23 By 8 December 1964, Cabinet had not reached a conclusion concerning the future aircraft needs of the RCAF, but they did agree that the F-4 did not fulfill aforementioned force requirements. The next day, Prime Minister Pearson informed his British counterpart, Harold Wilson, that a deal for the joint production of the F-4 was off. And with this action, the opportunity for the RCAF to buy what would turn out to be one of the most successful and versatile combat aircraft produced in the West during the Cold War era evaporated. It also opened the door for the eventual acquisition of the CF-5.
In another memorandum dated 7 January 1965, Hellyer informed Miller of the Cabinet decision not to buy the F-4, and, further, that Cabinet had agreed to pursue a less costly tactical fighter, limited to close support of ground forces and one of lower performance than the
Phantom II. The MND confirmed the government’s allocation of $215 million for a light attack aircraft that would best meet the government’s policy of “more balanced forces for employment in limited conventional war situations.”

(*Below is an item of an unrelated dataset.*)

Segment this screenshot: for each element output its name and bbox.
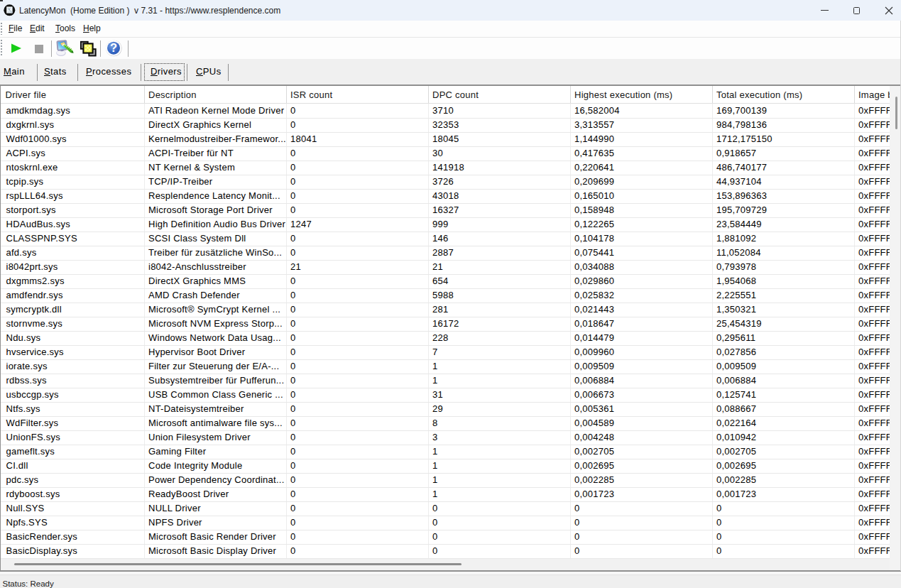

24 Furthermore, tactical fighters were no longer to be considered as replacements for the
Starfighter and
Voodoo fleets. Other than the now-eliminated F-4
Phantom II, the remaining light attack aircraft contenders under consideration were all American-designed aircraft: the McDonnell Douglas A-4E
Skyhawk, the Grumman A-6
Intruder, the Vought A-7A
Corsair, and the Northrop F-5
Freedom Fighter. Since much of the preliminary evaluation of these aircraft had already been completed, the CDS was tasked to provide his final recommendation by 15 February 1965.